Jenkspy: Fast Fisher-Jenks breaks for Python
Compute "natural breaks" (Fisher-Jenks algorithm) on list / tuple / array / numpy.ndarray of integers/floats.
The algorithm implemented by this library is also sometimes referred to as Fisher-Jenks algorithm, Jenks Optimisation Method or Fisher exact optimization method. This is a deterministic method to calculate the optimal class boundaries.
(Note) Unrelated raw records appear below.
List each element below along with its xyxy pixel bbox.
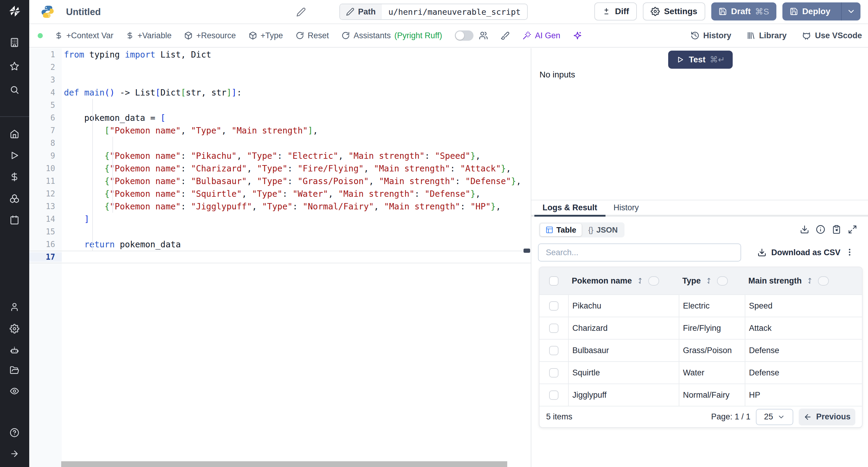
code-text: def main() -> List[Dict[str, str]]:	[62, 88, 531, 98]
robot-icon[interactable]	[10, 345, 19, 355]
table-header-row: Pokemon name Type Main strength	[539, 267, 862, 294]
code-line[interactable]: 2	[29, 61, 531, 73]
expand-sidebar-arrow-icon[interactable]	[10, 449, 19, 459]
view-table-button[interactable]: Table	[540, 223, 582, 236]
view-table-label: Table	[556, 225, 576, 235]
tab-history[interactable]: History	[606, 200, 647, 215]
ai-gen-button[interactable]: AI Gen	[522, 31, 560, 40]
column-header-pokemon-name[interactable]: Pokemon name	[572, 276, 632, 286]
runs-play-icon[interactable]	[10, 151, 19, 160]
sort-icon[interactable]	[806, 277, 814, 285]
column-header-type[interactable]: Type	[682, 276, 701, 286]
row-checkbox[interactable]	[549, 346, 558, 355]
code-line[interactable]: 15	[29, 225, 531, 238]
code-line[interactable]: 8	[29, 137, 531, 150]
library-label: Library	[759, 31, 786, 40]
info-icon[interactable]	[816, 225, 825, 234]
code-line[interactable]: 9 {"Pokemon name": "Pikachu", "Type": "E…	[29, 150, 531, 162]
download-icon[interactable]	[800, 225, 809, 234]
building-icon[interactable]	[10, 38, 19, 47]
view-json-button[interactable]: {} JSON	[583, 223, 623, 236]
search-input[interactable]	[538, 244, 741, 261]
windmill-logo-icon[interactable]	[8, 4, 22, 18]
add-variable-button[interactable]: +Variable	[126, 31, 172, 40]
deploy-button[interactable]: Deploy	[782, 2, 861, 21]
assistants-button[interactable]: Assistants (Pyright Ruff)	[341, 31, 442, 40]
home-icon[interactable]	[10, 129, 19, 138]
user-icon[interactable]	[10, 302, 19, 312]
star-icon[interactable]	[10, 61, 19, 71]
code-line[interactable]: 3	[29, 73, 531, 86]
schedules-calendar-icon[interactable]	[10, 215, 19, 225]
column-filter-pill[interactable]	[717, 276, 728, 286]
draft-button[interactable]: Draft ⌘S	[711, 2, 776, 21]
draft-shortcut: ⌘S	[755, 7, 769, 17]
select-all-checkbox[interactable]	[549, 276, 558, 286]
column-filter-pill[interactable]	[648, 276, 659, 286]
deploy-dropdown[interactable]	[841, 2, 861, 21]
code-line[interactable]: 10 {"Pokemon name": "Charizard", "Type":…	[29, 162, 531, 175]
code-line[interactable]: 4def main() -> List[Dict[str, str]]:	[29, 86, 531, 99]
row-checkbox[interactable]	[549, 368, 558, 377]
assistants-toggle[interactable]	[455, 30, 473, 41]
column-filter-pill[interactable]	[818, 276, 829, 286]
resources-cubes-icon[interactable]	[10, 194, 19, 204]
library-button[interactable]: Library	[746, 31, 786, 40]
tab-logs-result[interactable]: Logs & Result	[534, 200, 606, 215]
column-header-main-strength[interactable]: Main strength	[748, 276, 802, 286]
line-number: 11	[29, 177, 62, 186]
gear-icon[interactable]	[10, 324, 19, 334]
code-line[interactable]: 17	[29, 251, 531, 263]
variables-dollar-icon[interactable]	[10, 172, 19, 182]
code-line[interactable]: 1from typing import List, Dict	[29, 48, 531, 61]
vscode-button[interactable]: Use VScode	[802, 31, 862, 40]
code-line[interactable]: 14 ]	[29, 213, 531, 225]
rename-pencil-icon[interactable]	[296, 7, 306, 17]
row-checkbox[interactable]	[549, 301, 558, 311]
code-line[interactable]: 7 ["Pokemon name", "Type", "Main strengt…	[29, 124, 531, 137]
reset-button[interactable]: Reset	[296, 31, 329, 40]
path-pencil-icon	[346, 7, 354, 16]
pagination: Page: 1 / 1 25 Previous	[711, 409, 855, 426]
history-button[interactable]: History	[690, 31, 731, 40]
add-resource-button[interactable]: +Resource	[184, 31, 236, 40]
row-checkbox[interactable]	[549, 391, 558, 400]
sort-icon[interactable]	[705, 277, 713, 285]
row-checkbox[interactable]	[549, 323, 558, 333]
table-cell: Attack	[745, 317, 862, 339]
folder-icon[interactable]	[10, 366, 19, 375]
format-brush-button[interactable]	[501, 31, 510, 40]
assistants-toggle-group	[455, 30, 488, 41]
settings-button[interactable]: Settings	[643, 2, 705, 21]
eye-icon[interactable]	[10, 386, 19, 396]
toolbar-right-group: History Library Use VScode	[675, 31, 862, 40]
path-value[interactable]: u/henri/maneuverable_script	[382, 4, 527, 19]
path-input[interactable]: Path u/henri/maneuverable_script	[339, 4, 528, 20]
add-context-var-button[interactable]: +Context Var	[55, 31, 113, 40]
code-line[interactable]: 5	[29, 99, 531, 112]
code-line[interactable]: 16 return pokemon_data	[29, 238, 531, 251]
search-icon[interactable]	[10, 85, 19, 95]
page-size-select[interactable]: 25	[756, 409, 793, 425]
history-clock-icon	[690, 31, 700, 40]
code-line[interactable]: 11 {"Pokemon name": "Bulbasaur", "Type":…	[29, 175, 531, 187]
previous-page-button[interactable]: Previous	[799, 409, 855, 426]
ai-sparkles-button[interactable]	[573, 31, 582, 40]
sort-icon[interactable]	[636, 277, 644, 285]
expand-fullscreen-icon[interactable]	[848, 225, 857, 234]
test-button[interactable]: Test ⌘↵	[668, 51, 733, 69]
code-line[interactable]: 12 {"Pokemon name": "Squirtle", "Type": …	[29, 187, 531, 200]
download-csv-button[interactable]: Download as CSV	[757, 244, 841, 261]
diff-button[interactable]: Diff	[594, 2, 637, 21]
help-icon[interactable]	[10, 428, 19, 437]
code-editor[interactable]: 1from typing import List, Dict234def mai…	[29, 48, 531, 467]
clipboard-copy-icon[interactable]	[832, 225, 841, 234]
splitter-handle[interactable]	[524, 249, 530, 253]
line-number: 9	[29, 151, 62, 160]
add-type-button[interactable]: +Type	[249, 31, 283, 40]
code-line[interactable]: 13 {"Pokemon name": "Jigglypuff", "Type"…	[29, 200, 531, 213]
top-bar: Untitled Path u/henri/maneuverable_scrip…	[29, 0, 868, 24]
editor-horizontal-scrollbar[interactable]	[61, 461, 507, 467]
kebab-menu-icon[interactable]	[845, 248, 854, 257]
code-line[interactable]: 6 pokemon_data = [	[29, 112, 531, 124]
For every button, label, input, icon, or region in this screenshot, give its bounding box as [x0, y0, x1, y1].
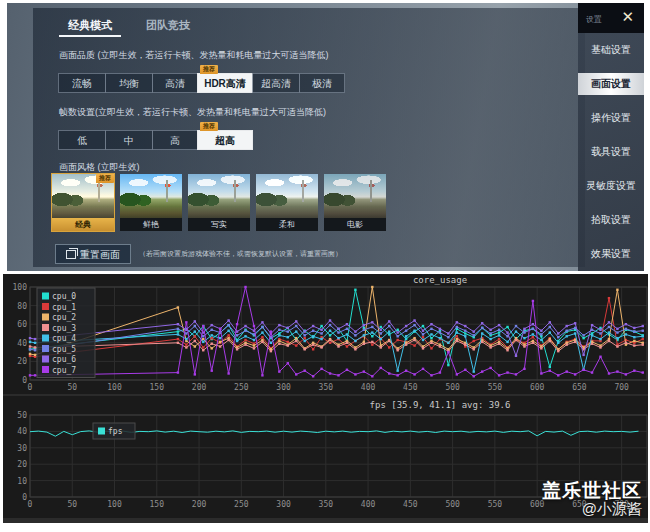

Intended compatibility: CPython 3.7+
Wheels are provided via PyPI for Windows / MacOS / Linux users - Also available on conda-forge channel for Anaconda users.
Usage
Two ways of using jenkspy
are available:
- by using the
jenks_breaks
function which takes as input
a list
/ tuple
/ array.array
/ numpy.ndarray
of integers or floats and returns a list of values that correspond to the limits of the classes (starting with the minimum value of the series - the lower bound of the first class - and ending with its maximum value - the upper bound of the last class).
>>> import jenkspy
>>> import json
>>> with open('tests/test.json', 'r') as f:
...
... data = json.loads(f.read())
...
>>> jenkspy.jenks_breaks(data, n_classes=5)
[0.0028109620325267315, 2.0935479691252112, 4.205495140049607, 6.178148351609707, 8.09175917180255, 9.997982932254672]
- by using the
JenksNaturalBreaks
class that is inspired by scikit-learn
classes.
The .fit
and .group
behavior is slightly different from jenks_breaks
,
by accepting value outside the range of the minimum and maximum value of breaks_
,
retaining the input size. It means that fit and group will use only the inner_breaks_
.
All value below the min bound will be included in the first group and all value higher than the max bound will be included in the last group.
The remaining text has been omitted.